Rafael Del Valle

Personal information
- Nationality: Puerto Rican
- Born: Rafael Del Valle October 16, 1967 (age 58) Santurce, Puerto Rico
- Height: 5 ft 6 in (168 cm)
- Weight: Bantamweight; Super bantamweight;

Boxing career
- Reach: 68 in (173 cm)
- Stance: Orthodox

Boxing record
- Total fights: 26
- Wins: 23
- Win by KO: 17
- Losses: 2
- Draws: 1
- No contests: 0

Medal record
Representing Puerto Rico
Pan American Games
| Bronze medal – third place | 1987 Indianapolis | Bantamweight |

= Rafael del Valle (boxer) =

Puerto Rican boxer

Rafael del Valle (born October 16, 1967) is a Puerto Rican former professional boxer who reigned, from May 13, 1992, to July 30, 1994, as the WBO's World Bantamweight champion. A puncher with a sturdy chin, del Valle was born and resides at Santurce, San Juan, Puerto Rico.

==Amateur career==
del Valle won a bronze medal in the bantamweight category at the 1987 Pan American Games.

==Professional boxing career details==
del Valle debuted on May 19, 1989, with a victory over the also debuting Hector Correa, at the El San Juan Hotel and Casino at Isla Verde, winning by knockout. del Valle had run his record to 11-0, 8 knockouts, when he fought former two-time world title challenger Juan Carazo, a fellow Puerto Rican, with a WBO number 1 ranking on the line. del Valle outpointed Carazo, 22-4 before their bout, over ten rounds on June 10, 1991, at San Juan, and then outpointed Luis Yampier on November 4, also at San Juan. The Yampier fight was a mismatch that served as a preparation bout for del Valle's upcoming world title challenge; Yampier was 3-4-1 compared to del Valle's 12-0 record at the time.

===World champion===
del Valle next traveled to England, where he faced the heavy favorite Duke McKenzie, May 13, 1992. McKenzie, the defending world champion, was 31-2 coming into their encounter, but del Valle was able to win the world title with a highlight-reel first-round knockout win.

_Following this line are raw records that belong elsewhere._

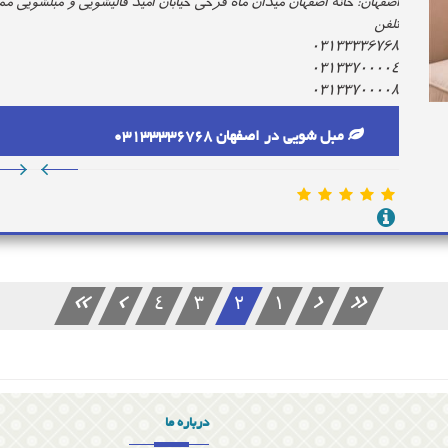
اصفهان: خانه اصفهان میدان ماه فرخی خیابان امید قالیشویی و مبلشویی ممت
تلفن
03133336768
03133700004
03133700008
مبل شویی در اصفهان 03133336768
4
3
2
1
درباره ما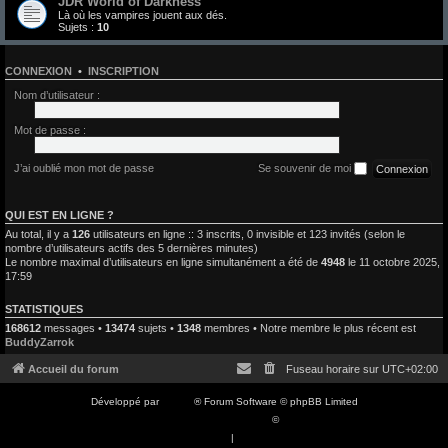
JDR World of Darkness
Là où les vampires jouent aux dés.
Sujets :
10
CONNEXION
•
INSCRIPTION
Nom d’utilisateur :
Mot de passe :
J’ai oublié mon mot de passe
Se souvenir de moi
QUI EST EN LIGNE ?
Au total, il y a
126
utilisateurs en ligne :: 3 inscrits, 0 invisible et 123 invités (selon le
nombre d’utilisateurs actifs des 5 dernières minutes)
Le nombre maximal d’utilisateurs en ligne simultanément a été de
4948
le 11 octobre 2025,
17:59
STATISTIQUES
168612
messages •
13474
sujets •
1348
membres • Notre membre le plus récent est
BuddyZarrok
Accueil du forum
Fuseau horaire sur
UTC+02:00
Développé par
phpBB
® Forum Software © phpBB Limited
Traduction française officielle
©
Qiaeru
Confidentialité
|
Conditions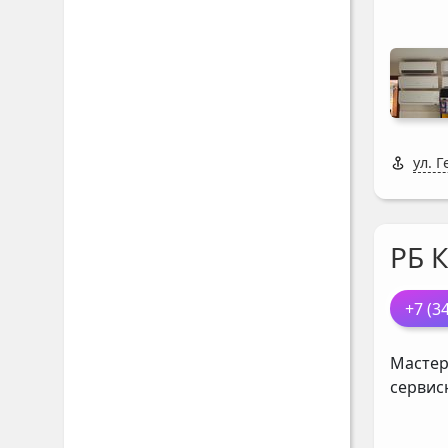
ул. 
РБ 
+7 (3
Мастер
сервис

del Valle defended the title two times, including wins over fellow Puerto Rican Wilfredo Vargas, stopped in five on March 24, 1993, and over former World Boxing Council Bantamweight world champion, Colombia's Miguel Lora, who was dropped in round ten and beaten by unanimous decision at the Roberto Clemente Coliseum in San Juan on June 19, 1993.

On July 30, 1994, del Valle once again fought in London, this time at the Bethnal Green's York Hall, where he lost for the first time in his professional boxing career, beaten on points by Al Kotey, 17-1, by 12 round unanimous decision to lose the world title.

The loss to Kotey was followed by five wins, four by knockout over mostly overmatched competition; his five rivals' combined record over that period consisted of 34 wins, 32 losses, and four draws; one of them (Miguel Ochoa) had no wins in four previous fights, and another (Alfonso Coronado) was making his debut against the former world champion. Nevertheless, those five wins led to a title try for the WBA's Fedelatin regional title, which del Valle won by knocking out Ramon Guzman, 22-4, on March 9, 1996, in Miami, Florida.

del Valle's last fight was against Mexican Enrique Sanchez, for the WBA's vacant world Super Bantamweight title. del Valle lasted the twelve round distance but lost by unanimous decision on February 8, 1998, at the Harrah's Casino in Lake Charles, Louisiana, retiring soon after.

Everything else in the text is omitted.